→ **What you will do**:
Repeat the lines below exactly as written, please, from the line with "For every named" to the line with "Cisco Systems (209, 679)", both lines included, and no others.

→ **Material provided**:
########

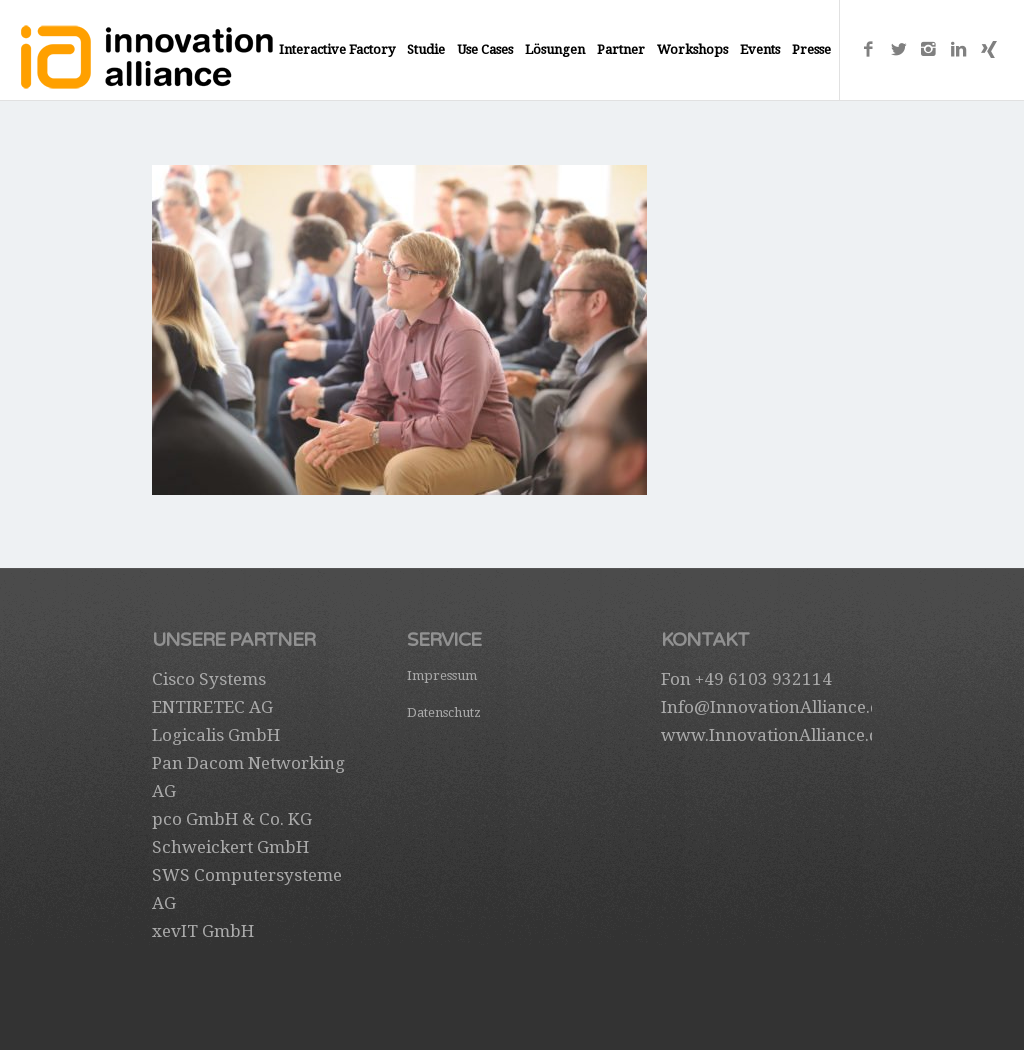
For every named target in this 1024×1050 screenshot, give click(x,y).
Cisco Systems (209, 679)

########

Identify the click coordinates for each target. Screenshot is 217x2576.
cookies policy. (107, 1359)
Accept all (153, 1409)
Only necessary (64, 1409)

########

→ **Answer**:
For every named target in this 1024×1050 screenshot, give click(x,y).
Cisco Systems (209, 679)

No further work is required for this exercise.